In some electrical systems, disconnecting a supply line is necessary. This may be in the form of cutting off a battery voltage to retain the battery charge, for example, or separating a load from a live line. Ideally, this involves a mechanical switch.

However, if switching should occur via an electrical signal, an electronic switch is usually more suitable. Such an electronic switch can be built with a MOSFET as a switching element. In addition to a purely discrete solution with a MOSFET, numerous semiconductor ICs are available for easy implementation of an electronic switch.

Step-By-Step Method

First, a decision must be made regarding whether the switching element should be an N-channel or a P-channel MOSFET. Both may be suitable. Compared with a P-channel MOSFET, an N-channel MOSFET has a lower resistance and thus lower losses in the on state.

The disadvantage lies in the driving of the N-channel MOSFET. Here, a higher voltage than the available supply-line voltage is required for the gate (Fig. 1). Hence, the driving IC must contain a charge pump of some sort. A P-channel MOSFET doesn’t require this type of voltage increase. Nonetheless, there’s a large selection of N-channel MOSFETs.

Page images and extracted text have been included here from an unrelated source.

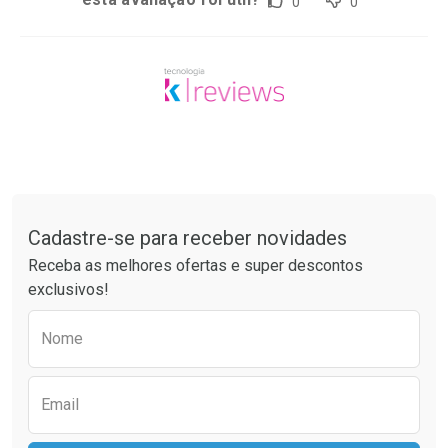
0
0
Tudo sobre a Drogaria São Paulo
Cadastre-se para receber novidades
Receba as melhores ofertas e super descontos
exclusivos!
Preencha o formulário abaixo para receber 
Nome
Email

The next step is to select between having the power switch and the driver in a single housing, or using a two-chip solution with the driver circuit in a separate IC and the corresponding MOSFET in a second housing.

The already optimized selection of the switch for the driver circuit speaks in favor of integration in one package. The switch is usually well-protected through this configuration and thus isn’t overloaded during operation. The disadvantages of such an all-integrated solution include a smaller offering on the market and higher cost.

In the third step, a decision must be made regarding whether a single MOSFET is sufficient for a mechanical switch. A MOSFET always includes a body diode. Thus, it can only switch currents in one direction. If an application requires that a line be completely interrupted to stop current from flowing in either direction, a solution with two MOSFETs connected in series in opposite directions is needed. Figure 2 shows such a switching stage arrangement.

Choosing the Right Driver

Finally, the appropriate integrated circuit, that is, the driver for the MOSFET, or the package with the MOSFET and the driver, must be selected. This step sounds trivial, but its quite tedious. Load switches are often sought. As a rule, though, there is no large offering here.

Hot swap-controllers, electric fuses, surge protectors, ideal diodes, and power-path controllers can be used in many cases, depending on the application and the additional monitoring functions required. In most of these devices, theres an on/off pin enabling the flow of current to be interrupted when necessary. With the LTspice simulation tool from Analog Devices, its possible to check whether the precise behavior of the solution meets the specifications (Fig. 3).

Disconnection of a supply voltage can become complex depending on the application. A special MOS driver IC with an on/off control pin simplifies this design.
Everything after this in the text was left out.